> [Task to carry out]
Could you write out, exactly and with no pictures, every line from the one containing "सङ्क्रमण नियन्त्रणका विषयमा" through the last line of the entries?

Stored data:
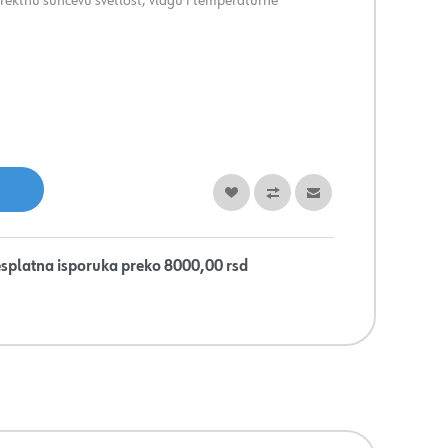
direktnu sunčevu svetlost, vlagu i temperaturne
splatna isporuka preko 8000,00 rsd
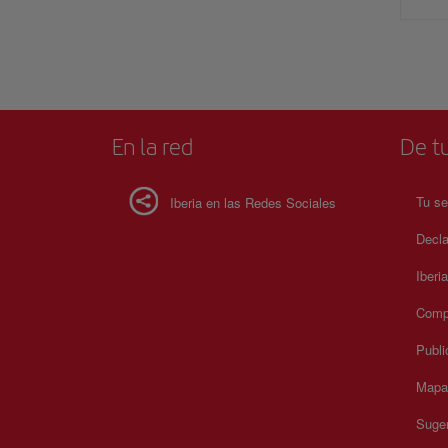
En la red
De tu
Tu se
Iberia en las Redes Sociales
Decla
Iberi
Compr
Publi
Mapa 
Suger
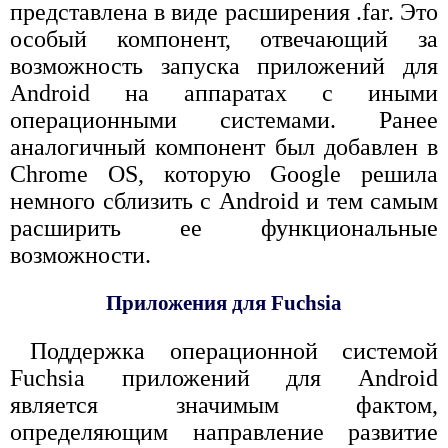
представлена в виде расширения .far. Это
особый компонент, отвечающий за
возможность запуска приложений для
Android на аппаратах с иными
операционными системами. Ранее
аналогичный компонент был добавлен в
Chrome OS, которую Google решила
немного сблизить с Android и тем самым
расширить ее функциональные
возможности.
Приложения для Fuchsia
Поддержка операционной системой
Fuchsia приложений для Android
является значимым фактом,
определяющим направление развитие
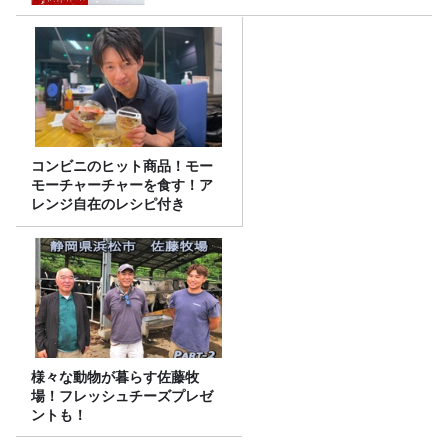
コンビニのヒット商品！モー
モーチャーチャーを食す！ア
レンジ自在のレシピ付き
様々な動物が暮らす佐藤牧
場！フレッシュチーズプレゼ
ントも！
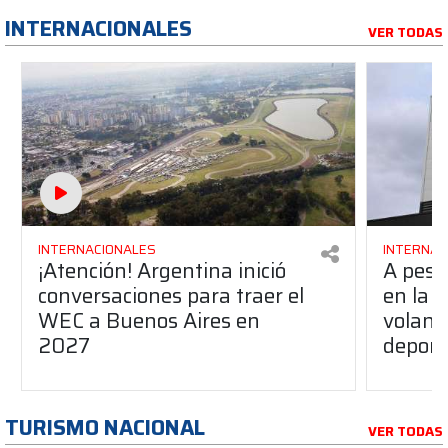
INTERNACIONALES
VER TODAS
INTERNACIONALES
INTERNAC
¡Atención! Argentina inició
A pesa
conversaciones para traer el
en la F
WEC a Buenos Aires en
volant
2027
deport
TURISMO NACIONAL
VER TODAS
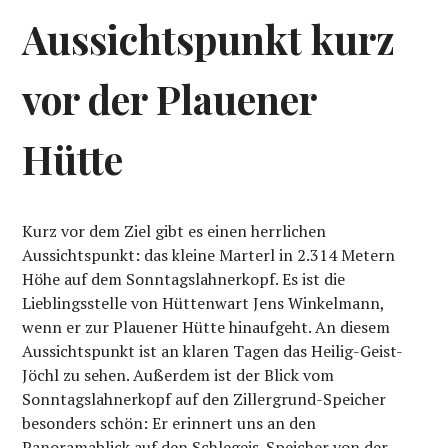
Aussichtspunkt kurz
vor der Plauener
Hütte
Kurz vor dem Ziel gibt es einen herrlichen
Aussichtspunkt: das kleine Marterl in 2.314 Metern
Höhe auf dem Sonntagslahnerkopf. Es ist die
Lieblingsstelle von Hüttenwart Jens Winkelmann,
wenn er zur Plauener Hütte hinaufgeht. An diesem
Aussichtspunkt ist an klaren Tagen das Heilig-Geist-
Jöchl zu sehen. Außerdem ist der Blick vom
Sonntagslahnerkopf auf den Zillergrund-Speicher
besonders schön: Er erinnert uns an den
Panoramablick auf den Schlegeis-Speicher von der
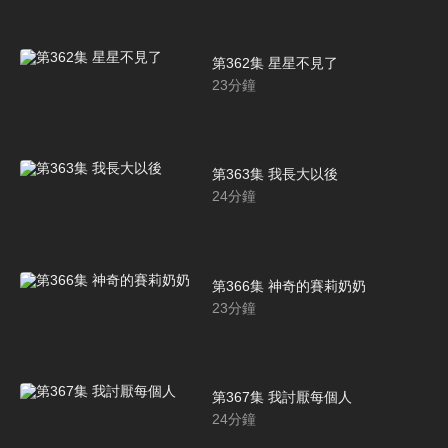
第362集 星星不見了
23
分鐘
第363集 我長大以後
24
分鐘
第366集 神奇的賽莉奶奶
23
分鐘
第367集 我討厭每個人
24
分鐘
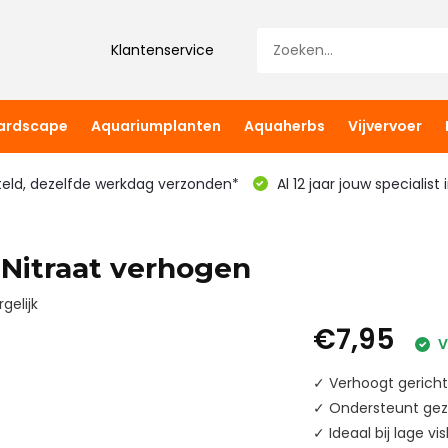
Klantenservice
hardscape
Aquariumplanten
Aquaherbs
Vijvervoer
teld, dezelfde werkdag verzonden*
Al 12 jaar jouw specialist
 Nitraat verhogen
gelijk
€7,95
V
✓ Verhoogt gericht
✓ Ondersteunt gez
✓ Ideaal bij lage vis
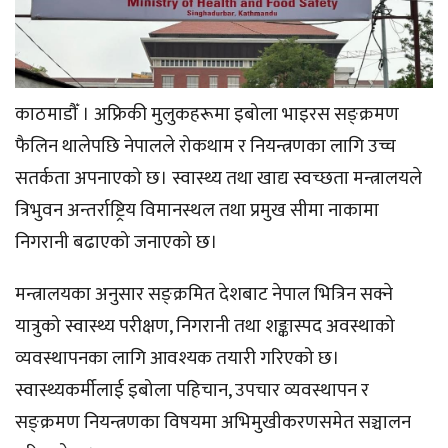
काठमाडौँ । अफ्रिकी मुलुकहरूमा इबोला भाइरस सङ्क्रमण
फैलिन थालेपछि नेपालले रोकथाम र नियन्त्रणका लागि उच्च
सतर्कता अपनाएको छ। स्वास्थ्य तथा खाद्य स्वच्छता मन्त्रालयले
त्रिभुवन अन्तर्राष्ट्रिय विमानस्थल तथा प्रमुख सीमा नाकामा
निगरानी बढाएको जनाएको छ।
मन्त्रालयका अनुसार सङ्क्रमित देशबाट नेपाल भित्रिन सक्ने
यात्रुको स्वास्थ्य परीक्षण, निगरानी तथा शङ्कास्पद अवस्थाको
व्यवस्थापनका लागि आवश्यक तयारी गरिएको छ।
स्वास्थ्यकर्मीलाई इबोला पहिचान, उपचार व्यवस्थापन र
सङ्क्रमण नियन्त्रणका विषयमा अभिमुखीकरणसमेत सञ्चालन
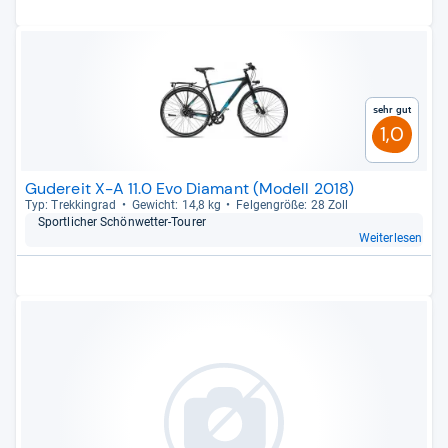
Sehr gut
1,0
Gudereit X-A 11.0 Evo Diamant (Modell 2018)
Typ: Trek­kin­grad
Gewicht: 14,8 kg
Fel­gen­größe: 28 Zoll
Sport­li­cher Schön­wet­ter-​Tou­rer
Weiterlesen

> [Result]
सङ्क्रमण नियन्त्रणका विषयमा अभिमुखीकरणसमेत सञ्चालन
Sehr gut
1,0
Gudereit X-A 11.0 Evo Diamant (Modell 2018)
Typ: Trek­kin­grad
Gewicht: 14,8 kg
Fel­gen­größe: 28 Zoll
Sport­li­cher Schön­wet­ter-​Tou­rer
Weiterlesen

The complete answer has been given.